T.L. Solien has been the recipient of numerous honors, including multiple Bush Foundation and Jerome Foundation fellowships, University of Wisconsin Graduate School Research Grants, and has been named “Outstanding Alumni” at both the University of Nebraska-Lincoln and Moorhead State University. In 2008, Solien was awarded a fellowship from the Joan Mitchell Foundation and in 2010 received a Wisconsin State Arts Board fellowship. Solien has been invited to participate in numerous exhibitions of national and international magnitude including, the 1983 Whitney Biennial, the 39th Biennial of American Painting at the Corcoran Museum, Washington, D.C.; Avant-Grade in the 80’s, at the Los Angeles County Museum of Art; The American Artist as Printmaker, Brooklyn Museum; Images and Impressions, Walker Art Center; and Contemporary Drawings, High Museum of Art. His work is in many museum collections including, the Whitney Museum, the Metropolitan Museum of Art, the Art Institute of Chicago, the Walker Art Center, the Milwaukee Art Museum, the Chazen Museum of Art and the Tate Modern, among others.

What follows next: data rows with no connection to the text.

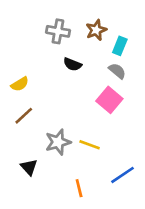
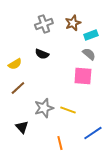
gray cross: (58, 31) -> (44, 24), turned -30
cyan rectangle: (120, 46) -> (91, 35), turned 48
black semicircle: (72, 64) -> (42, 54), moved
pink square: (109, 100) -> (83, 76), turned -36

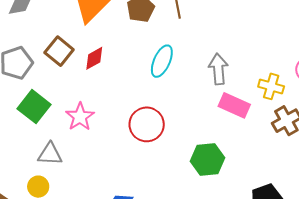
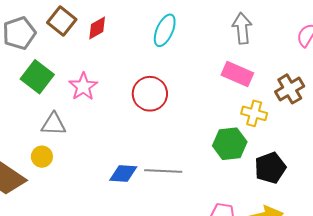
gray arrow: (218, 69) -> (242, 28), moved
yellow cross: (271, 86) -> (254, 113), moved
green hexagon: (207, 160) -> (230, 144), moved

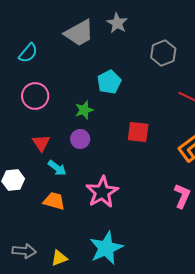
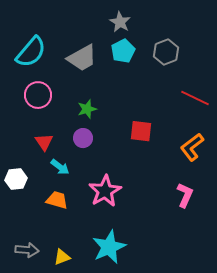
gray trapezoid: (79, 33) -> (82, 58), moved
cyan semicircle: (28, 53) -> (31, 52), size x1.6
cyan pentagon: (109, 82) -> (123, 51), moved

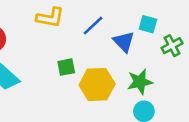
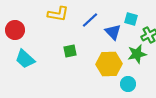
green star: (140, 82) -> (137, 54), moved
yellow hexagon: (97, 84) -> (109, 64), moved

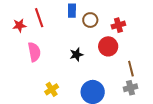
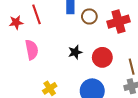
red cross: (118, 25) -> (119, 22), size x1.5
red circle: (108, 46) -> (102, 57), moved

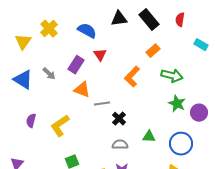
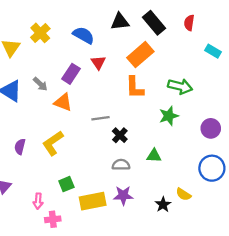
orange rectangle: (153, 51) -> (140, 55), moved, size x1.6
orange L-shape: (132, 77) -> (135, 87), turned -45
orange triangle: (82, 90) -> (63, 102), moved
green star: (177, 104) -> (169, 116), moved, turned 30
purple semicircle: (31, 121) -> (20, 147), moved
blue circle: (181, 144) -> (212, 168), moved

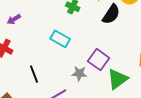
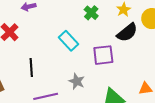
purple square: (99, 60) -> (103, 55), moved, turned 30

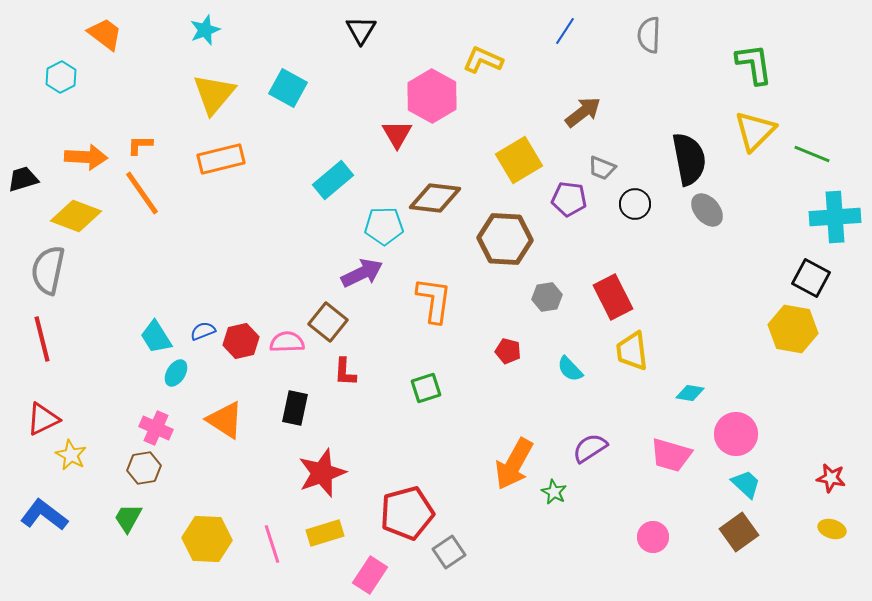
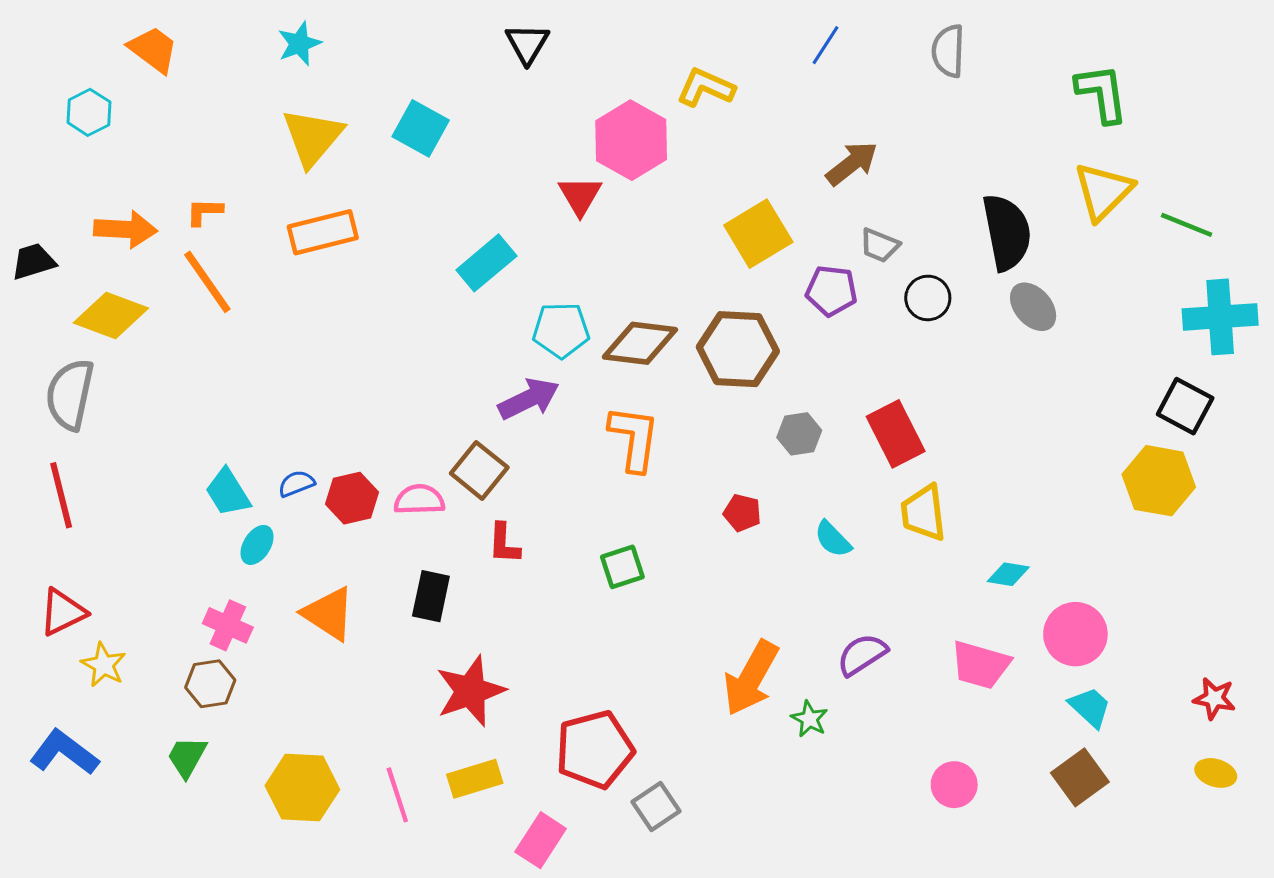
brown diamond: (435, 198) -> (640, 343), moved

Professor Beverly Taylor (Baldwin) | conductorbeverlytaylor.com

Professor and Director of Choral Activities, Beverly Taylor is Assistant Conductor of the Madison Symphony Orchestra and Director of the Madison Symphony Chorus. Recognized by The Boston Globe as a conductor with “the crucial gift of inspiring people to give of their best, and beyond,” Taylor leads the UW–Madison choral conducting program and its premiere vocal ensembles. For seven years, she was Music Director of the Back Bay Chorale, performing with the Pro Arte Chamber Orchestra and other professional ensembles. Her recording of Robert Kyr’s Passion According to Four Evangelists is available on the New Albion label. Past positions include Harvard University, Boston Bar Association Orchestra and guest engagements with international orchestras and choruses. With degrees from University of Delaware (BA, English and BM, voice) and Boston University (MM, music history), she received fellowships from Chorus America and Aspen, and is a 2016 semi-finalist for the American Prize in choral conducting.